┏━━

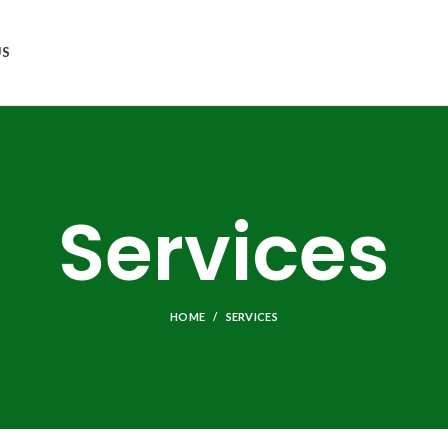
US
Services
HOME
SERVICES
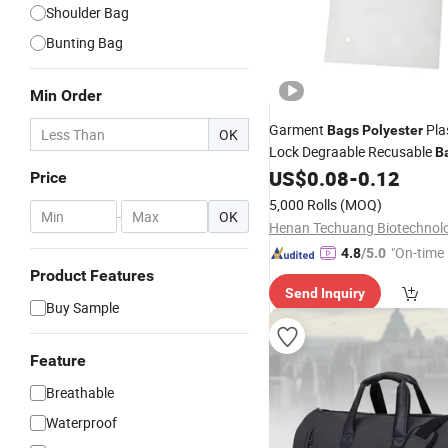
Shoulder Bag
Bunting Bag
Min Order
Garment
Plas
Bags
Polyester
OK
Lock Degraable Recusable
B
US$
0.08
-
0.12
Clothes
Price
5,000 Rolls
(MOQ)
-
OK
"On-time 
4.8
/5.0
Product Features
Send Inquiry
Buy Sample
Feature
Breathable
Waterproof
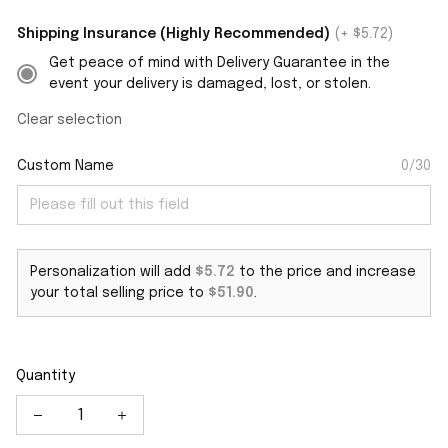
Shipping Insurance (Highly Recommended)
(+ $5.72)
Get peace of mind with Delivery Guarantee in the
event your delivery is damaged, lost, or stolen.
Clear selection
Custom Name
0/30
Personalization will add
$5.72
to the price and increase
your total selling price to
$51.90
.
Quantity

┗━━

Try it: Could you please find every line of the listing above holding the string "your" and copy it?

Task output:
event your delivery is damaged, lost, or stolen.
your total selling price to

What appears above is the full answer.